**About this exercise:**
Return exactly the lines of the records below, starting at the line that contains "открытой площадке в вашем патио или на" and ending at the line that contains "erobrede Lissabon i", with both of those lines kept.

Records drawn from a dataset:
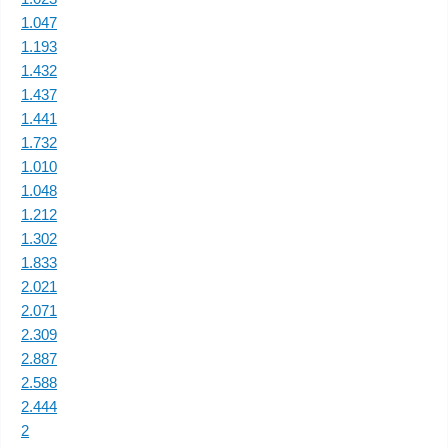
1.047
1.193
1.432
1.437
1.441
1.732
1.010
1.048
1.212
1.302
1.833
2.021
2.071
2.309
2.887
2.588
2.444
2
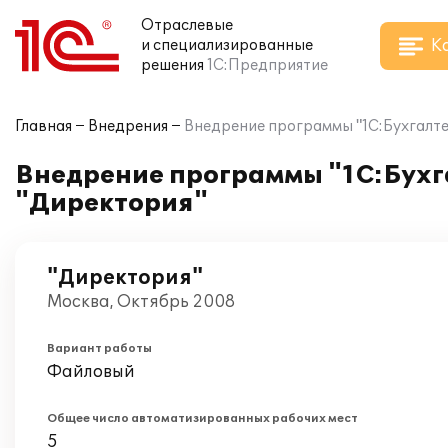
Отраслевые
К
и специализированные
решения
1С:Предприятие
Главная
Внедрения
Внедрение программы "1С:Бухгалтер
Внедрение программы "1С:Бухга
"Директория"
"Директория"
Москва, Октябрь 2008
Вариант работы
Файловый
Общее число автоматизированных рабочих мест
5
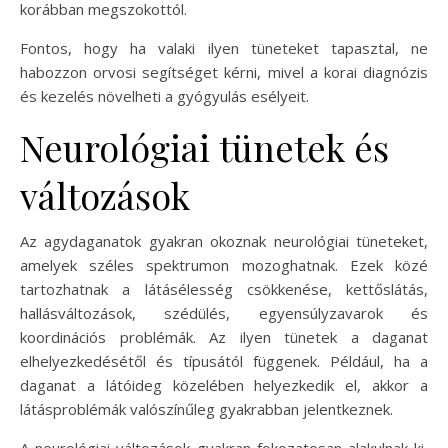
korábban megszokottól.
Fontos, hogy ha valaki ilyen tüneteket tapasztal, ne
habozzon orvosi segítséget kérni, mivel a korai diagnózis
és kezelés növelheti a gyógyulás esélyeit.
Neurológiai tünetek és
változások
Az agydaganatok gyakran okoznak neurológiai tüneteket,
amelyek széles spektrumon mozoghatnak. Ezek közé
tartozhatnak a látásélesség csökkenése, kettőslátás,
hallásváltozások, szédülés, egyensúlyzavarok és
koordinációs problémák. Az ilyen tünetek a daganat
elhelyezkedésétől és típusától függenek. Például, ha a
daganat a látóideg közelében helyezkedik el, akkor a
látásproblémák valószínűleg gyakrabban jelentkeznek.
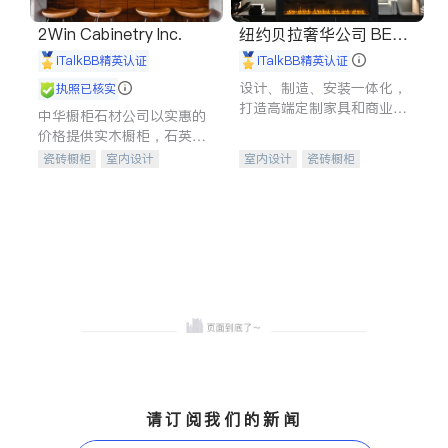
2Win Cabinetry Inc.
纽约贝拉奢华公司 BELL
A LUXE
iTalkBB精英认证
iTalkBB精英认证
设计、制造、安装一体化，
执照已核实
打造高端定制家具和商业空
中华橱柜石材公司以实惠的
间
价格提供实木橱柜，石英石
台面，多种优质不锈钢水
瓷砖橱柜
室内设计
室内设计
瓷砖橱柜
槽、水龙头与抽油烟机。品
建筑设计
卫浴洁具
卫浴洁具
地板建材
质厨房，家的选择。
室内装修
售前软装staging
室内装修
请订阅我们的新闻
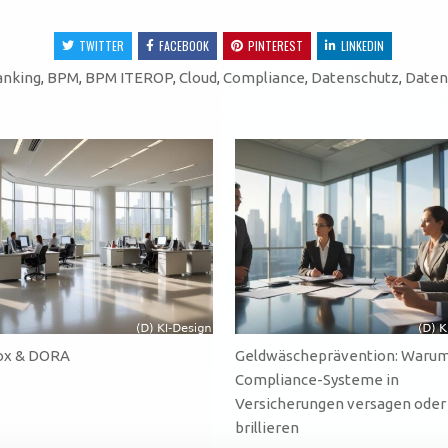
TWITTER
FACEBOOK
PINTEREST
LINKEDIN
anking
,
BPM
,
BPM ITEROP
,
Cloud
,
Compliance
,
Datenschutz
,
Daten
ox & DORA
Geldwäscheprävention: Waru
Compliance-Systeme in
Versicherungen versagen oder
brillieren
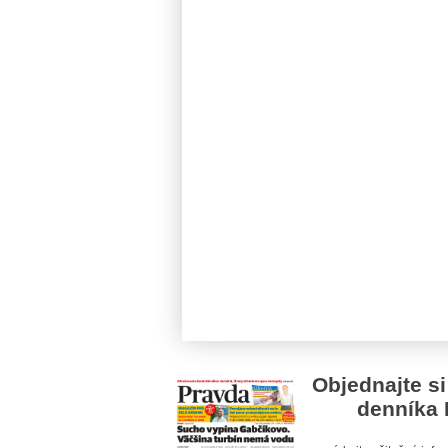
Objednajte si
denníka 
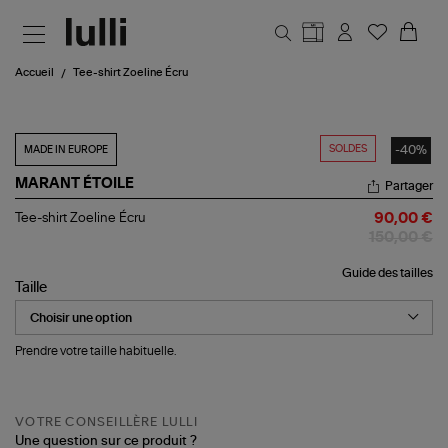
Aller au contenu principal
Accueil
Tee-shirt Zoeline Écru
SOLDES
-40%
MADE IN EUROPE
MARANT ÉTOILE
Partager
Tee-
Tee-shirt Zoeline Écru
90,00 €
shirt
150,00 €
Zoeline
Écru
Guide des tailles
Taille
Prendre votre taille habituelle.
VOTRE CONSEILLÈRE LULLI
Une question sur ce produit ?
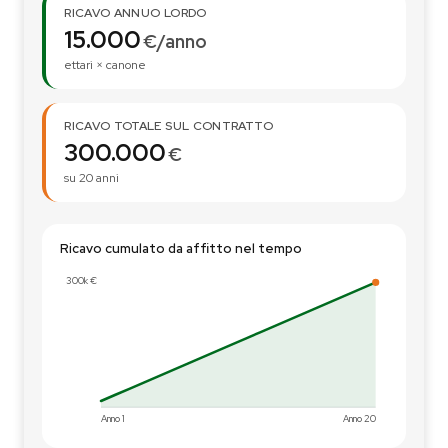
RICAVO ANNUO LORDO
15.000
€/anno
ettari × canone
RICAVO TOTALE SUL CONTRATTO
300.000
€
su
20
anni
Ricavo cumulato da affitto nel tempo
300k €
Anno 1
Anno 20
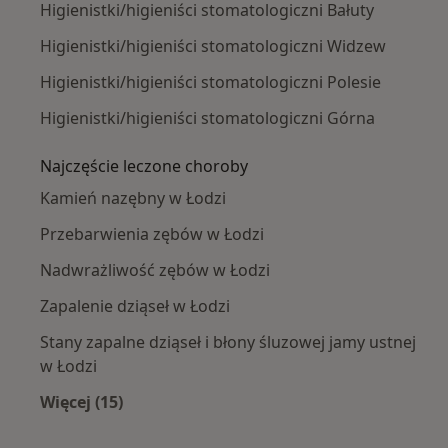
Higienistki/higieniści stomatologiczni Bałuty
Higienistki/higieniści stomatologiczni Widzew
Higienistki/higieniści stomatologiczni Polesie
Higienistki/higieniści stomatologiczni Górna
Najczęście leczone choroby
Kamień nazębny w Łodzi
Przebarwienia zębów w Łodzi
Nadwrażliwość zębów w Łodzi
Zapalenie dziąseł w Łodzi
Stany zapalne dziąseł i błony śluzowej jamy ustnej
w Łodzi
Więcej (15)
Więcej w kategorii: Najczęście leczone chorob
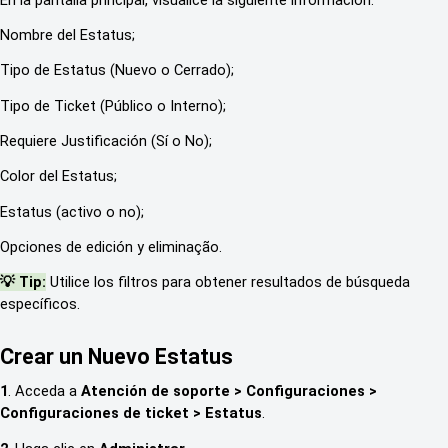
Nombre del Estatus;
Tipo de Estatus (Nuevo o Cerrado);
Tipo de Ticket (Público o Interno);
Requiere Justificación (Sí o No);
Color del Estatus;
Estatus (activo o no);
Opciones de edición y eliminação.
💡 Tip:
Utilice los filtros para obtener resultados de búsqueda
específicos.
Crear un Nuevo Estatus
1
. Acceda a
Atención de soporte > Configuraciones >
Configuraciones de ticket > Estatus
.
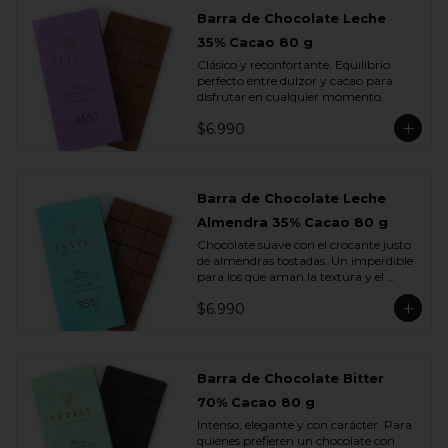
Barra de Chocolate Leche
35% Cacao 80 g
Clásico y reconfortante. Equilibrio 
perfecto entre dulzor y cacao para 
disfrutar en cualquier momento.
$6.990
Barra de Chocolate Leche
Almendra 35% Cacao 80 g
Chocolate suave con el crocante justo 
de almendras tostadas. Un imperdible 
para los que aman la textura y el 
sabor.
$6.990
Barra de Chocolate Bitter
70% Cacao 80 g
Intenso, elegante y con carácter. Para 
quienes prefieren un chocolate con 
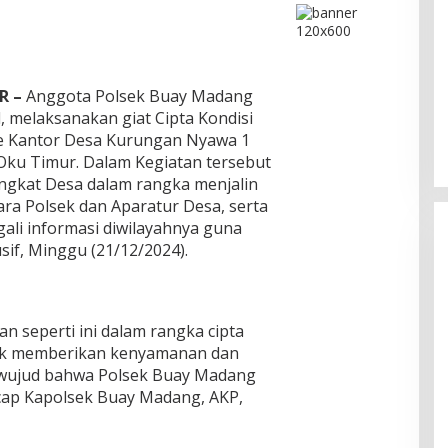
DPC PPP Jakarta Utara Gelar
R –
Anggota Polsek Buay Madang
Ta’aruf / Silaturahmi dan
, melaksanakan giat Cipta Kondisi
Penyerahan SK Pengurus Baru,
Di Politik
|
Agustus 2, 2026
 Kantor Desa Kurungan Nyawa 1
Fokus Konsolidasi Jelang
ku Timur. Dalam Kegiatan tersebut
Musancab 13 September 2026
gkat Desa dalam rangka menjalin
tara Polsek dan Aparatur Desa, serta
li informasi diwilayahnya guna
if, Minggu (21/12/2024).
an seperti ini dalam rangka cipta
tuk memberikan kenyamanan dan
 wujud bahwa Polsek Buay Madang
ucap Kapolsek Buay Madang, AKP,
* * *
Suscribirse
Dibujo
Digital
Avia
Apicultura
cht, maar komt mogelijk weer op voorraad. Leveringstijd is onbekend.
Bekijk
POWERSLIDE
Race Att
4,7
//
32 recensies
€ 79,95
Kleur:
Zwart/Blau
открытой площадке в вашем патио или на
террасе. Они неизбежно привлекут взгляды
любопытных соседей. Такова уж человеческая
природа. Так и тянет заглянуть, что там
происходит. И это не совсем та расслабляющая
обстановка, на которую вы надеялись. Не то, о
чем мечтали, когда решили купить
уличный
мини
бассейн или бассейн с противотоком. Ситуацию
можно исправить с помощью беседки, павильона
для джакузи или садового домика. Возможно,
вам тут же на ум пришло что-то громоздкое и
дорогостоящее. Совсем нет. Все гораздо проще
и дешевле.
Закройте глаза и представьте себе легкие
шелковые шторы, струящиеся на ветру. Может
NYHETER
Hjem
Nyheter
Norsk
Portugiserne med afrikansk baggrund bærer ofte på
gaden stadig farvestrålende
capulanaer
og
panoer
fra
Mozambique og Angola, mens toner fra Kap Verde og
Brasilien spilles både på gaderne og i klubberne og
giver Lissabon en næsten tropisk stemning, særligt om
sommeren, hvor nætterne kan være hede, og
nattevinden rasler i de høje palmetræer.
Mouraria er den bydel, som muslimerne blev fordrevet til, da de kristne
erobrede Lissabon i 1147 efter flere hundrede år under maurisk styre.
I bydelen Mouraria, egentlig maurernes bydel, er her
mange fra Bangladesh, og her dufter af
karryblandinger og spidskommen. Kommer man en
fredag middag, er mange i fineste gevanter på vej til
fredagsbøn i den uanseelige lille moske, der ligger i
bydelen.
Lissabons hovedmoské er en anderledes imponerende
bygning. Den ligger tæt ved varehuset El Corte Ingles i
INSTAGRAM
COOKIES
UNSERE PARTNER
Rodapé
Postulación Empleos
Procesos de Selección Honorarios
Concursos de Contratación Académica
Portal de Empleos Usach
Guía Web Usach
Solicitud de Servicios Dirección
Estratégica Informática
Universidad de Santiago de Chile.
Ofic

**Exercise answer:**
открытой площадке в вашем патио или на
террасе. Они неизбежно привлекут взгляды
любопытных соседей. Такова уж человеческая
природа. Так и тянет заглянуть, что там
происходит. И это не совсем та расслабляющая
обстановка, на которую вы надеялись. Не то, о
чем мечтали, когда решили купить
уличный
мини
бассейн или бассейн с противотоком. Ситуацию
можно исправить с помощью беседки, павильона
для джакузи или садового домика. Возможно,
вам тут же на ум пришло что-то громоздкое и
дорогостоящее. Совсем нет. Все гораздо проще
и дешевле.
Закройте глаза и представьте себе легкие
шелковые шторы, струящиеся на ветру. Может
NYHETER
Hjem
Nyheter
Norsk
Portugiserne med afrikansk baggrund bærer ofte på
gaden stadig farvestrålende
capulanaer
og
panoer
fra
Mozambique og Angola, mens toner fra Kap Verde og
Brasilien spilles både på gaderne og i klubberne og
giver Lissabon en næsten tropisk stemning, særligt om
sommeren, hvor nætterne kan være hede, og
nattevinden rasler i de høje palmetræer.
Mouraria er den bydel, som muslimerne blev fordrevet til, da de kristne
erobrede Lissabon i 1147 efter flere hundrede år under maurisk styre.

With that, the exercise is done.